#### Required work
The answer must consist of every line below that holds the word "under".

#### Data in this exercise
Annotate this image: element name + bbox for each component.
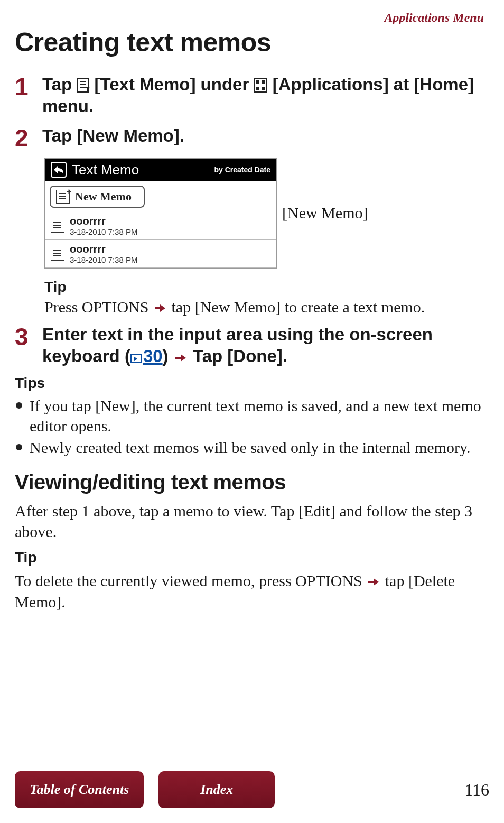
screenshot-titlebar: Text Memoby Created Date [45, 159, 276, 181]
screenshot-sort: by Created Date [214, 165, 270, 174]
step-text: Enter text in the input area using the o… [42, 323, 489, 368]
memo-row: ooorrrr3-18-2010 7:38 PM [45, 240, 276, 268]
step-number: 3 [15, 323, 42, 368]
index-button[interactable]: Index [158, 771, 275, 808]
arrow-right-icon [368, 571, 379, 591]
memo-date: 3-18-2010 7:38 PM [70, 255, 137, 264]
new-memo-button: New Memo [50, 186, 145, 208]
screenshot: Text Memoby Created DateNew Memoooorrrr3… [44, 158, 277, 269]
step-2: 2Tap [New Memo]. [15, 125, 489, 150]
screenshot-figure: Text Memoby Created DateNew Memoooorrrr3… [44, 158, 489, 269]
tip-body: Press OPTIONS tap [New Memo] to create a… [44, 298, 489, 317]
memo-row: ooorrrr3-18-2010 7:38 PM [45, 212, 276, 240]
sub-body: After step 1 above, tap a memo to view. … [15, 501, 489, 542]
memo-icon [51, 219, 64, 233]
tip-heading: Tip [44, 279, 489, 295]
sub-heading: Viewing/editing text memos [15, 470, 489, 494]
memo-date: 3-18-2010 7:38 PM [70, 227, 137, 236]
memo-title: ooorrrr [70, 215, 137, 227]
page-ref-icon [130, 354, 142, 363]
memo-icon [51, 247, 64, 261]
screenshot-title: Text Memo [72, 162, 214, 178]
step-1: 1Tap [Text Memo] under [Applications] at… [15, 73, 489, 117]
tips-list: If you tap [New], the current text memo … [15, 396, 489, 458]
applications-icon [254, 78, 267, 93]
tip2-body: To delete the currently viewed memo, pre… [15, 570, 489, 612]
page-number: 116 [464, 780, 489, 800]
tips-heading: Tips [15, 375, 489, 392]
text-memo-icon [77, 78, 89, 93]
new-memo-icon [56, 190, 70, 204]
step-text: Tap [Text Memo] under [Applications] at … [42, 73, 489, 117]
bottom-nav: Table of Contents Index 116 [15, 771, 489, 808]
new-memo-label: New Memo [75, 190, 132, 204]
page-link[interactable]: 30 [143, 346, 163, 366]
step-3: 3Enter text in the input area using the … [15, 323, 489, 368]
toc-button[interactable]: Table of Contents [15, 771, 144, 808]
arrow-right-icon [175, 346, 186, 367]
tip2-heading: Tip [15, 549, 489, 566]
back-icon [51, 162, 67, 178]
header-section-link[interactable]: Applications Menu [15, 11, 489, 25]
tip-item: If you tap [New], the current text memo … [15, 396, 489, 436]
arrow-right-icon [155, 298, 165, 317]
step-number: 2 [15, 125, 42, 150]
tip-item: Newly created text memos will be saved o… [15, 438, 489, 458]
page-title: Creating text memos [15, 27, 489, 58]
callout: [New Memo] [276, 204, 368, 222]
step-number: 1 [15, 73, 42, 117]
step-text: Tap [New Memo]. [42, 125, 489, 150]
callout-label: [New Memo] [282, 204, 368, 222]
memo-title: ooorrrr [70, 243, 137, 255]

#### Answer section
step-1: 1Tap [Text Memo] under [Applications] at… [15, 73, 489, 117]
step-text: Tap [Text Memo] under [Applications] at … [42, 73, 489, 117]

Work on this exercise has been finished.